• [Task instructions] Pictures do not belong in the copy; transcribe everything else in the records exactly.
== == ==
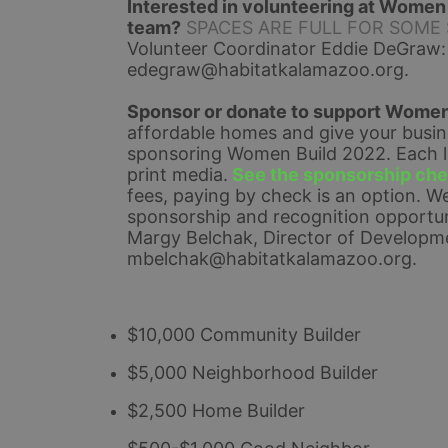
Interested in volunteering at Women B
team?
SPACES ARE FULL FOR SOME SHI
Volunteer Coordinator Eddie DeGraw:
edegraw@habitatkalamazoo.org
.
Sponsor or donate to support Women
affordable homes and give your busines
sponsoring Women Build 2022. Each lev
print media.
See the sponsorship chec
fees, paying by check is an option. 
We
sponsorship and recognition opportuni
Margy Belchak, Director of Developme
mbelchak@habitatkalamazoo.org.
$10,000 Community Builder
$5,000 Neighborhood Builder
$2,500 Home Builder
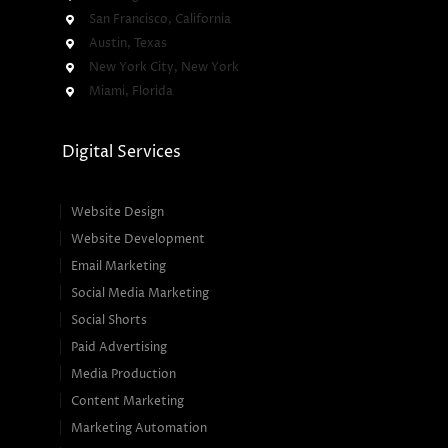
San Francisco, California
Austin, Texas
New York City, New York
Miami, Florida
Digital Services
Website Design
Website Development
Email Marketing
Social Media Marketing
Social Shorts
Paid Advertising
Media Production
Content Marketing
Marketing Automation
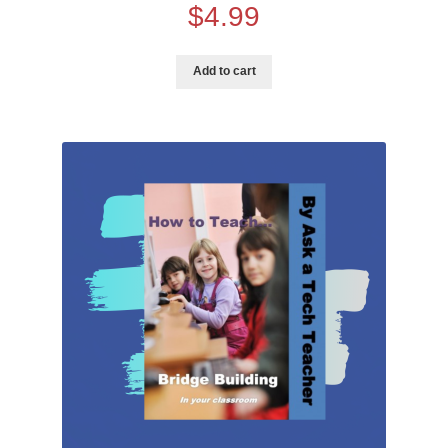
$
4.99
Training
Add to cart
Curriculum Videos
PD
Tech Training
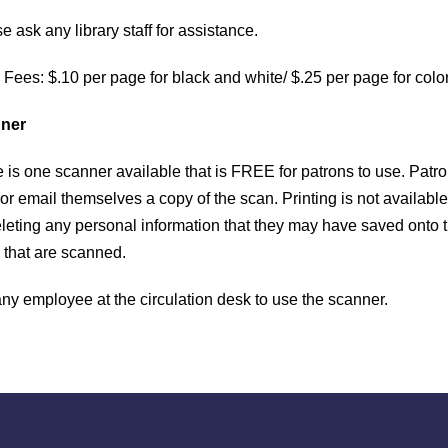
CONTACT
e ask any library staff for assistance.
s
The Palisades Park Public Library
 Fees: $.10 per page for black and white/ $.25 per page for colo
d
257 2nd Street Palisades Park, NJ
ner
h
201-585-4150
e is one scanner available that is FREE for patrons to use. Pat
r email themselves a copy of the scan. Printing is not available
reference@palisadespark.bccls.org
eleting any personal information that they may have saved onto 
 that are scanned.
1
1
any employee at the circulation desk to use the scanner.
S
1
F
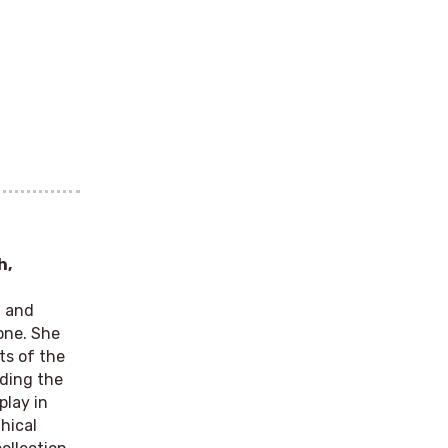
h,
g and
one. She
ts of the
nding the
play in
hical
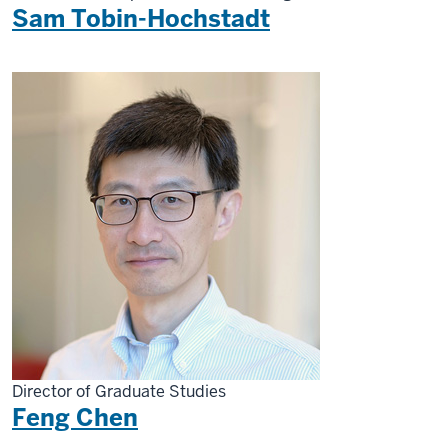
Sam Tobin-Hochstadt
Director of Graduate Studies
Feng Chen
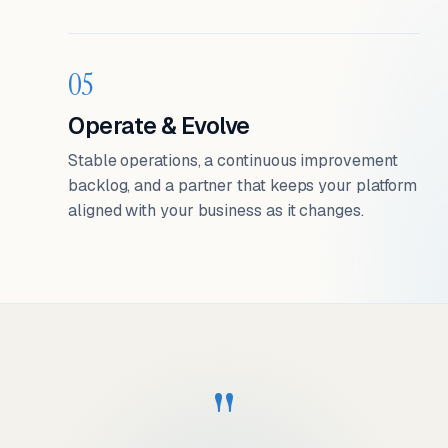
05
Operate & Evolve
Stable operations, a continuous improvement
backlog, and a partner that keeps your platform
aligned with your business as it changes.
"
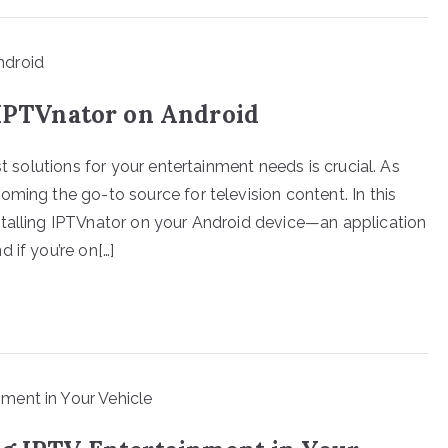
 IPTVnator on Android
st solutions for your entertainment needs is crucial. As
ming the go-to source for television content. In this
stalling IPTVnator on your Android device—an application
 if you’re on[…]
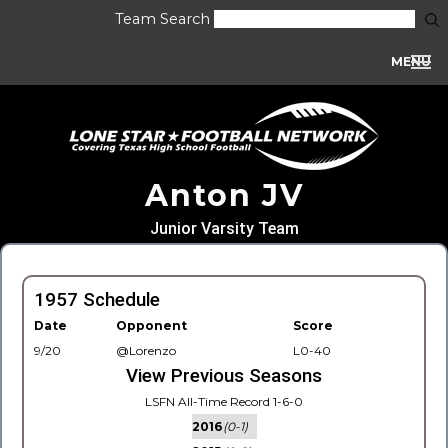
Team Search
MENU
Anton JV
Junior Varsity Team
1957 Schedule
Date
Opponent
Score
9/20
@Lorenzo
L0-40
View Previous Seasons
LSFN All-Time Record 1-6-0
2016
(0-1)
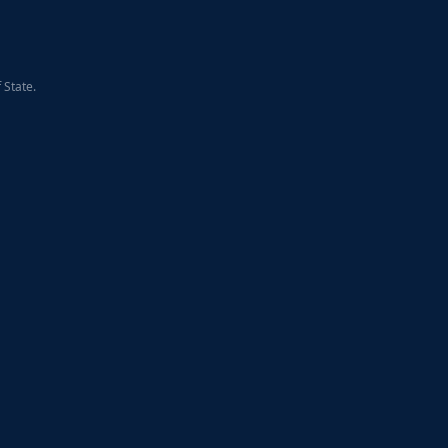
 State.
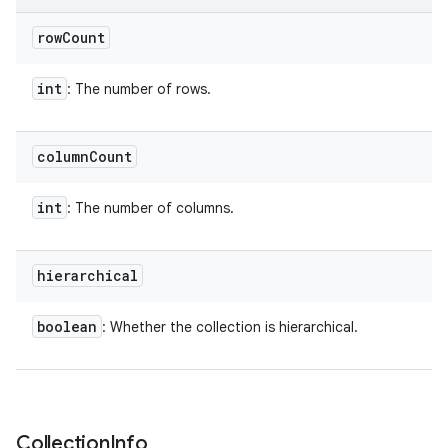
row
Count
int
: The number of rows.
column
Count
int
: The number of columns.
hierarchical
boolean
: Whether the collection is hierarchical.
Collection
Info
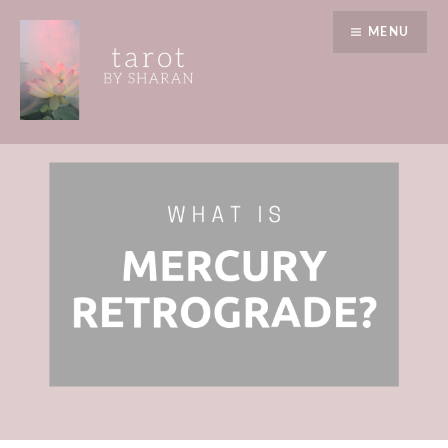
Skip
MENU
to
content
Tarot by Sharan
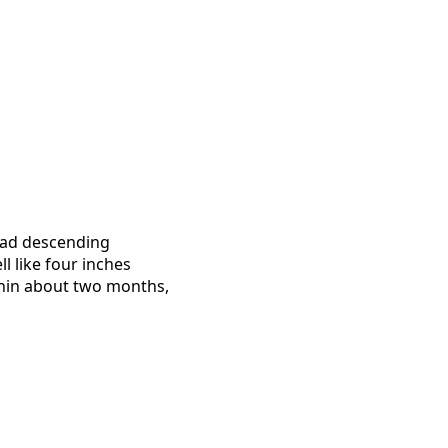
 had descending
ll like four inches
ithin about two months,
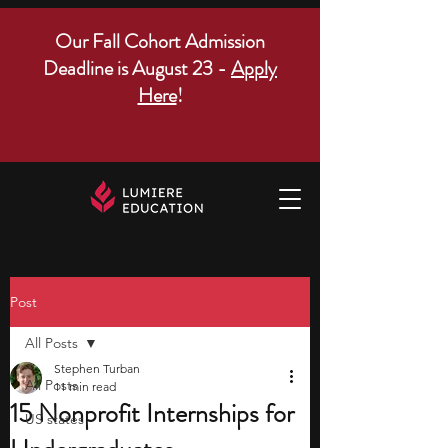
Our Fall Cohort Admission
Deadline is August 23 -
Apply
Here
!
Post
All Posts
Stephen Turban
All Posts
11 min read
15 Nonprofit Internships for
US states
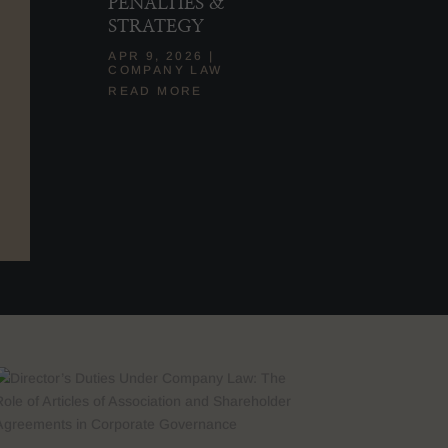
PENALTIES &
STRATEGY
APR 9, 2026
|
COMPANY LAW
READ MORE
== == ==
• [Solved exercise]
Interested in volunteering at Women B
team?
SPACES ARE FULL FOR SOME SHI
Volunteer Coordinator Eddie DeGraw:
edegraw@habitatkalamazoo.org
.
Sponsor or donate to support Women
affordable homes and give your busines
sponsoring Women Build 2022. Each lev
print media.
See the sponsorship chec
fees, paying by check is an option. 
We
sponsorship and recognition opportuni
Margy Belchak, Director of Developme
mbelchak@habitatkalamazoo.org.
$10,000 Community Builder
$5,000 Neighborhood Builder
$2,500 Home Builder
San Francisco, California
Austin, Texas
New York City, New York
Miami, Florida
Digital Services
Website Design
Website Development
Email Marketing
Social Media Marketing
Social Shorts
Paid Advertising
Media Production
Content Marketing
Marketing Automation
$
4.99
Training
Add to cart
Curriculum Videos
PD
Tech Training
CONTACT
e ask any library staff for assistance.
s
The Palisades Park Public Library
 Fees: $.10 per page for black and white/ $.25 per page for colo
d
257 2nd Street Palisades Park, NJ
ner
h
201-585-4150
e is one scanner available that is FREE for patrons to use. Pat
r email themselves a copy of the scan. Printing is not available
reference@palisadespark.bccls.org
eleting any personal information that they may have saved onto 
 that are scanned.
1
1
any employee at the circulation desk to use the scanner.
S
1
F
h,
g and
one. She
ts of the
nding the
play in
hical
Sam Tobin-Hochstadt
Director of Graduate Studies
Feng Chen
05
Operate & Evolve
Stable operations, a continuous improvement
backlog, and a partner that keeps your platform
aligned with your business as it changes.
"
 IPTVnator on Android
st solutions for your entertainment needs is crucial. As
ming the go-to source for television content. In this
stalling IPTVnator on your Android device—an application
 if you’re on[…]
Team Search
MENU
Anton JV
Junior Varsity Team
1957 Schedule
Date
Opponent
Score
9/20
@Lorenzo
L0-40
View Previous Seasons
LSFN All-Time Record 1-6-0
2016
(0-1)
 State.
row
Count
int
: The number of rows.
column
Count
int
: The number of columns.
hierarchical
boolean
: Whether the collection is hierarchical.
Collection
Info
Skip
MENU
to
content
Tarot by Sharan
 had descending
ll like four inches
ithin about two months,
Our Fall Cohort Admission
Deadline is August 23 -
Apply
Here
!
Post
All Posts
Stephen Turban
All Posts
11 min read
15 Nonprofit Internships for
US states
PENALTIES &
STRATEGY
APR 9, 2026
|
COMPANY LAW
READ MORE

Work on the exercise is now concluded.